Crónicas levantiscas
Juan M. Marqués Perales
Los que manejan el mundo
De poco un todo
Hoy empieza el tiempo litúrgico de la felicidad. Esto no significa que en otras épocas tengamos los cristianos que estar taciturnos, que nunca. El resto del año la alegría hay que construirla, sin cerrar los ojos a los males y a la desgracia, sobre esta bienaventuranza consoladora: "Dichosos los que lloran". Ahora tampoco cerramos los ojos, pero los tenemos deslumbrados, y toca sí o sí -como un redoble de tambor- el verso de Borges: "Felices los felices". La resurrección no es para menos. Todo tiene remedio menos la muerte, se nos ha dicho, y resulta que la muerte también lo tiene. ¿Cómo no vamos a exultar?
Fe aparte, hay que reconocer que la Iglesia, con sus ritos y fiestas, cada cual con sus colores y su ánimo y sus textos específicos, y todo sincronizado con las estaciones del año, es mucho más polifónica que la postmodernidad y su chunga-chunga machaconamente binario de días laborables y fines de semana. Que haya un tiempo para la felicidad implica, de paso, una enseñanza sutil: la alegría depende de nosotros.

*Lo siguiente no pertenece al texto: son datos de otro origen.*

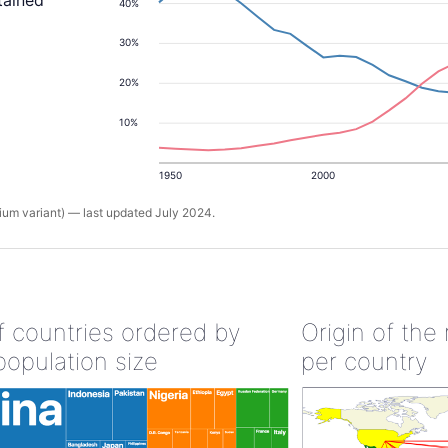
tained
40%
30%
20%
10%
1950
2000
um variant) — last updated July 2024.
of countries ordered by
Origin of the
population size
per country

Para saberlo -y actuar en consecuencia- no hace falta ser cristiano. El poeta Javier Almuzara lo tiene clarísimo: "La alegría se aprende, no es un don/ sino una disciplina". Y Andrés Neuman ha escrito de ella con tono de manifiesto artístico: "Tengo la convicción de que, en su sentido más profundo, la alegría no pertenece al mundo anímico sino a un orden estético. […] Me gusta pensar en la alegría como categoría moral, como centro motor de las actividades humanas, incluso como razón de ser del pensamiento. Creo que el vitalismo -quiero existir aquí ahora- es una de nuestras pocas obligaciones irrenunciables. No ser leales a esa obligación significaría menospreciar la fortuna, nunca del todo merecida, de poder participar de la realidad".

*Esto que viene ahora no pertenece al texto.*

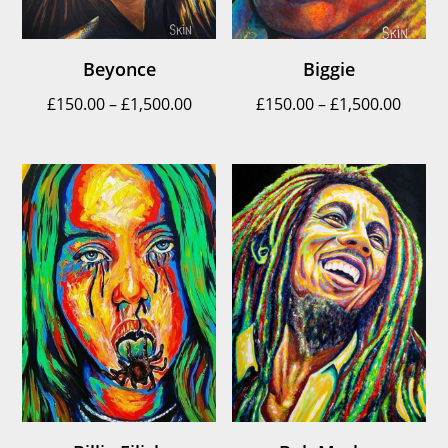
Beyonce
Biggie
Price
Price
£
150.00
–
£
1,500.00
£
150.00
–
£
1,500.00
range:
range
£150.00
£150.
through
throu
£1,500.00
£1,500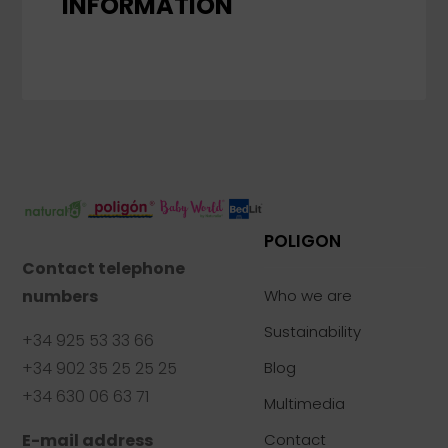
INFORMATION
POLIGON
Contact telephone
numbers
Who we are
Sustainability
+34 925 53 33 66
+34 902 35 25 25 25
Blog
+34 630 06 63 71
Multimedia
E-mail address
Contact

Recibir la realidad como un regalo inmerecido es el secreto a voces de la felicidad. Nadie lo ha repetido tanto ni con tanta gracia como Chesterton, cuyo vitalismo comenzaba desde antes de nacer (léase su poema "By the baby unborn" en mi blog "Rayos y truenos") y no acababa jamás (léase el jovial "The skeleton"). Con otros límites, el vitalismo también es la clave para entender las obras de autores menos o nada confesionales, como Wislawa Szymborska o José Luis García Martín. La primera ha exclamado: "Un árbol que crece y el murmullo de sus hojas: con eso tengo más que suficiente". Y el segundo no deja de maravillarse ni un solo día ante todo lo que le pasa o imagina. Hace bien. Sus diarios son catálogos de satisfacciones.
La costumbre del deslumbramiento o La disciplina de la gratitud serían buenos títulos para el libro sobre la felicidad que no vale la pena que escriba. Otros, con más conocimiento de causa, lo han hecho por mí. El pintor Ramón Gaya, cuyos cuadros son una alegría para siempre, murió diciendo: "Gracias". Imposible decir más ni mejor. El final (que no es final) perfecto.